Arguably one of the more underappreciated aspects of writing any open-source software is writing documentation. Writing documentation is easy. Writing good documentation takes thought. As someone who wrote the functionality, I’m well aware of exactly what it can and can’t do, and how it does whatever it does. The user isn’t aware of any of this, so conveying all the necessary information without going into too much detail, and doing so in a succinct, unambiguous manner takes skill. My first attempt explained most of what was necessary, but also had some unnecessary details. Some of it could be rephrased better. After several review comments on GitHub and a discussion over video call later, I managed to write good documentation.
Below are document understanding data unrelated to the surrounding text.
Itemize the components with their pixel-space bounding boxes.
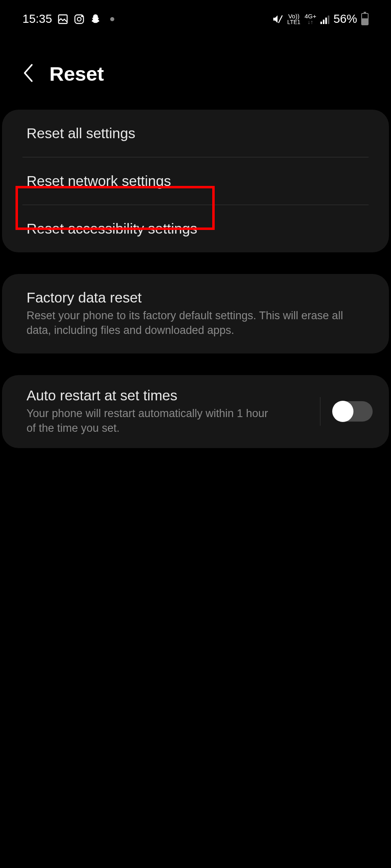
chevron-left-icon [20,63,35,83]
clock-text: 15:35 [22,12,52,26]
svg-point-2 [77,17,81,21]
list-item-subtitle: Your phone will restart automatically wi… [27,406,280,436]
header: Reset [0,26,391,110]
back-button[interactable] [20,63,35,85]
notification-dot-icon [110,17,114,21]
reset-network-settings-item[interactable]: Reset network settings [2,157,389,205]
status-left: 15:35 [22,12,114,26]
auto-restart-item[interactable]: Auto restart at set times Your phone wil… [2,375,389,448]
gallery-icon [57,13,69,25]
vertical-divider [320,397,320,426]
reset-options-group: Reset all settings Reset network setting… [2,110,389,252]
auto-restart-toggle[interactable] [333,401,373,422]
list-item-label: Factory data reset [27,289,364,306]
list-item-label: Reset network settings [27,173,364,189]
status-bar: 15:35 Vo)) LTE1 4G+ ↓↑ 56% [0,0,391,26]
signal-icon [320,14,329,24]
battery-icon [361,13,369,25]
auto-restart-group: Auto restart at set times Your phone wil… [2,375,389,448]
factory-reset-group: Factory data reset Reset your phone to i… [2,274,389,353]
toggle-text: Auto restart at set times Your phone wil… [27,387,312,436]
toggle-knob [332,401,353,422]
list-item-subtitle: Reset your phone to its factory default … [27,308,349,338]
svg-point-3 [81,15,82,16]
page-title: Reset [49,62,104,85]
list-item-label: Reset all settings [27,125,364,141]
instagram-icon [73,13,85,25]
battery-percent-text: 56% [333,12,357,26]
reset-all-settings-item[interactable]: Reset all settings [2,110,389,157]
status-right: Vo)) LTE1 4G+ ↓↑ 56% [272,12,369,26]
list-item-label: Auto restart at set times [27,387,312,404]
volte-indicator: Vo)) LTE1 [287,13,300,25]
network-indicator: 4G+ ↓↑ [304,13,316,25]
factory-data-reset-item[interactable]: Factory data reset Reset your phone to i… [2,274,389,353]
list-item-label: Reset accessibility settings [27,221,364,237]
mute-icon [272,13,283,25]
svg-line-4 [278,15,282,23]
reset-accessibility-settings-item[interactable]: Reset accessibility settings [2,205,389,252]
snapchat-icon [90,13,101,25]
The Agents.jl docs contain examples to illustrate how the library should be used. Particularly, the Schelling’s segregation example is used to show several general-purpose features of the library applicable to all models. We decided to add a section there for saving/loading models. The example was simple enough to write, but for some reason it refused to cooperate with the docs build. While loading back the model, JLD2 was unable to find the SchellingAgent
type, and reconstructed a temporary type with the same data. This issue turned out to be isolated to documentation builds, and couldn’t be replicated otherwise. After a lot of local doc builds, we decided over a video call that the PR should be merged without this section of the example. Meanwhile, the section was put in a tracking issue to resolve later and an issue was filed in JLD2.jl. This turned out to be an issue relating to how Documenter.jl builds docs, and the local modules it creates for the code blocks. The fix was a single line of code to identify the temporary module that Documenter creates, and everything worked perfectly.
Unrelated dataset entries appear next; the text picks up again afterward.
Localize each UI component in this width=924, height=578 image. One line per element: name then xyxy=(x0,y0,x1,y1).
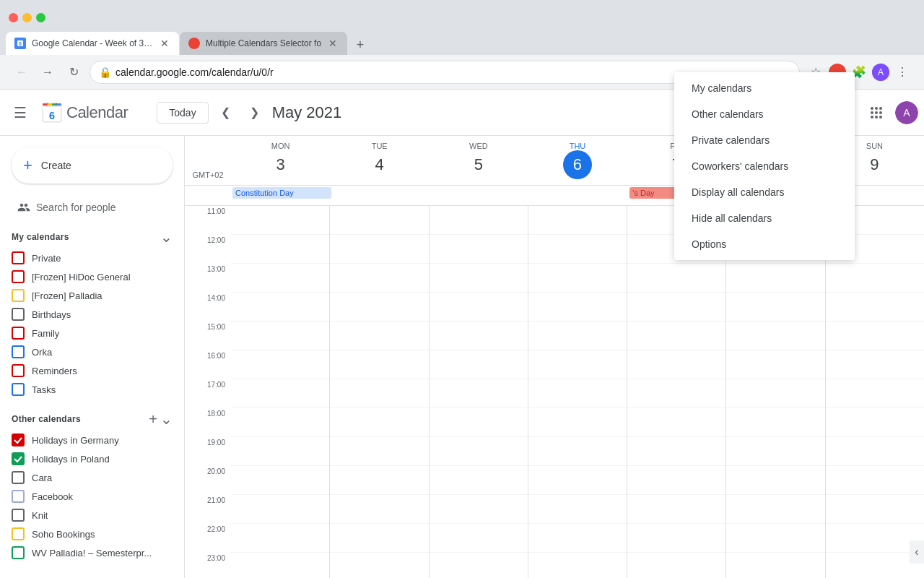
hour-cell-sun-18[interactable] xyxy=(826,408,924,437)
calendar-checkbox-private[interactable] xyxy=(12,251,25,264)
hour-cell-sat-16[interactable] xyxy=(726,350,824,379)
calendar-checkbox-family[interactable] xyxy=(12,327,25,340)
hour-cell-tue-13[interactable] xyxy=(330,264,428,293)
calendar-checkbox-wv-palladia[interactable] xyxy=(12,546,25,559)
calendar-item-hidoc[interactable]: [Frozen] HiDoc General xyxy=(6,267,178,286)
hour-cell-mon-21[interactable] xyxy=(231,495,329,524)
hamburger-menu[interactable]: ☰ xyxy=(6,98,35,127)
hour-cell-mon-11[interactable] xyxy=(231,206,329,235)
dropdown-item-private-calendars[interactable]: Private calendars xyxy=(674,136,855,153)
add-other-calendar-button[interactable]: + xyxy=(149,411,157,428)
hour-cell-mon-14[interactable] xyxy=(231,293,329,322)
hour-cell-fri-14[interactable] xyxy=(627,293,725,322)
hour-cell-thu-19[interactable] xyxy=(528,437,627,466)
hour-cell-tue-21[interactable] xyxy=(330,495,428,524)
hour-cell-mon-13[interactable] xyxy=(231,264,329,293)
hour-cell-fri-13[interactable] xyxy=(627,264,725,293)
tab-calendars-selector[interactable]: Multiple Calendars Selector fo ✕ xyxy=(180,32,347,55)
hour-cell-thu-16[interactable] xyxy=(528,350,627,379)
hour-cell-thu-13[interactable] xyxy=(528,264,627,293)
calendar-checkbox-tasks[interactable] xyxy=(12,383,25,396)
calendar-item-facebook[interactable]: Facebook xyxy=(6,487,178,506)
hour-cell-thu-11[interactable] xyxy=(528,206,627,235)
calendar-item-holidays-germany[interactable]: Holidays in Germany xyxy=(6,431,178,449)
hour-cell-thu-15[interactable] xyxy=(528,322,627,350)
hour-cell-tue-20[interactable] xyxy=(330,466,428,495)
hour-cell-tue-14[interactable] xyxy=(330,293,428,322)
dropdown-item-display-all[interactable]: Display all calendars xyxy=(674,179,855,205)
calendar-item-private[interactable]: Private xyxy=(6,249,178,267)
hour-cell-wed-22[interactable] xyxy=(430,524,528,553)
calendar-item-holidays-poland[interactable]: Holidays in Poland xyxy=(6,449,178,468)
maximize-window-button[interactable] xyxy=(36,13,45,22)
dropdown-item-coworkers-calendars[interactable]: Coworkers' calendars xyxy=(674,153,855,179)
hour-cell-sat-19[interactable] xyxy=(726,437,824,466)
hour-cell-thu-22[interactable] xyxy=(528,524,627,553)
hour-cell-sat-22[interactable] xyxy=(726,524,824,553)
hour-cell-sat-17[interactable] xyxy=(726,379,824,408)
calendar-item-family[interactable]: Family xyxy=(6,324,178,342)
hour-cell-wed-11[interactable] xyxy=(430,206,528,235)
calendar-item-knit[interactable]: Knit xyxy=(6,506,178,525)
hour-cell-thu-20[interactable] xyxy=(528,466,627,495)
hour-cell-mon-17[interactable] xyxy=(231,379,329,408)
calendar-checkbox-birthdays[interactable] xyxy=(12,308,25,321)
calendar-item-cara[interactable]: Cara xyxy=(6,468,178,487)
minimize-window-button[interactable] xyxy=(22,13,32,22)
hour-cell-wed-19[interactable] xyxy=(430,437,528,466)
tab-google-calendar[interactable]: 6 Google Calendar - Week of 3 M ✕ xyxy=(6,32,179,55)
hour-cell-sun-17[interactable] xyxy=(826,379,924,408)
calendar-item-reminders[interactable]: Reminders xyxy=(6,361,178,380)
hour-cell-thu-18[interactable] xyxy=(528,408,627,437)
new-tab-button[interactable]: + xyxy=(350,35,370,55)
chrome-menu-icon[interactable]: ⋮ xyxy=(892,62,912,82)
hour-cell-mon-22[interactable] xyxy=(231,524,329,553)
hour-cell-sat-18[interactable] xyxy=(726,408,824,437)
hour-cell-sat-15[interactable] xyxy=(726,322,824,350)
hour-cell-tue-19[interactable] xyxy=(330,437,428,466)
calendar-checkbox-knit[interactable] xyxy=(12,509,25,522)
hour-cell-fri-20[interactable] xyxy=(627,466,725,495)
hour-cell-wed-20[interactable] xyxy=(430,466,528,495)
hour-cell-mon-18[interactable] xyxy=(231,408,329,437)
hour-cell-wed-21[interactable] xyxy=(430,495,528,524)
close-window-button[interactable] xyxy=(9,13,18,22)
hour-cell-wed-15[interactable] xyxy=(430,322,528,350)
calendar-item-tasks[interactable]: Tasks xyxy=(6,380,178,399)
hour-cell-fri-23[interactable] xyxy=(627,553,725,578)
hour-cell-wed-12[interactable] xyxy=(430,235,528,264)
hour-cell-tue-22[interactable] xyxy=(330,524,428,553)
hour-cell-mon-12[interactable] xyxy=(231,235,329,264)
hour-cell-sun-19[interactable] xyxy=(826,437,924,466)
hour-cell-tue-11[interactable] xyxy=(330,206,428,235)
prev-month-button[interactable]: ❮ xyxy=(214,101,237,124)
hour-cell-sun-16[interactable] xyxy=(826,350,924,379)
calendar-item-wv-palladia[interactable]: WV Palladia! – Semesterpr... xyxy=(6,543,178,562)
hour-cell-tue-16[interactable] xyxy=(330,350,428,379)
hour-cell-fri-15[interactable] xyxy=(627,322,725,350)
calendar-item-palladia[interactable]: [Frozen] Palladia xyxy=(6,286,178,305)
tab-close-2[interactable]: ✕ xyxy=(327,38,339,49)
hour-cell-mon-23[interactable] xyxy=(231,553,329,578)
calendar-checkbox-facebook[interactable] xyxy=(12,490,25,503)
hour-cell-mon-15[interactable] xyxy=(231,322,329,350)
calendar-checkbox-palladia[interactable] xyxy=(12,289,25,302)
my-calendars-toggle[interactable]: ⌄ xyxy=(160,228,173,246)
hour-cell-sat-21[interactable] xyxy=(726,495,824,524)
hour-cell-thu-17[interactable] xyxy=(528,379,627,408)
hour-cell-mon-16[interactable] xyxy=(231,350,329,379)
hour-cell-sun-20[interactable] xyxy=(826,466,924,495)
day-num-sun[interactable]: 9 xyxy=(860,150,889,179)
day-num-tue[interactable]: 4 xyxy=(365,150,394,179)
collapse-sidebar-button[interactable]: ‹ xyxy=(910,540,924,564)
hour-cell-wed-18[interactable] xyxy=(430,408,528,437)
hour-cell-fri-17[interactable] xyxy=(627,379,725,408)
hour-cell-sun-13[interactable] xyxy=(826,264,924,293)
hour-cell-wed-16[interactable] xyxy=(430,350,528,379)
search-people-button[interactable]: Search for people xyxy=(6,195,178,220)
dropdown-item-options[interactable]: Options xyxy=(674,231,855,257)
hour-cell-thu-23[interactable] xyxy=(528,553,627,578)
hour-cell-sat-23[interactable] xyxy=(726,553,824,578)
hour-cell-tue-15[interactable] xyxy=(330,322,428,350)
hour-cell-fri-22[interactable] xyxy=(627,524,725,553)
There was a surprising amount to learn during all of this, from little things such as the fact that kwargs...
is an iterator over NamedTuple
and not just a NamedTuple
, to much more significant things such as how to approach designing a relatively complex system with a very simple API. I learnt how useful tests are, and also how to write and organize them efficiently. I also learnt to write good documentation, the things to avoid and what I should ask myself while writing it.
This concludes the first two weeks of the official coding period, and the first month of my GSOC contributions. It’s been a roller-coaster ride, and I don’t think I’d have it any other way.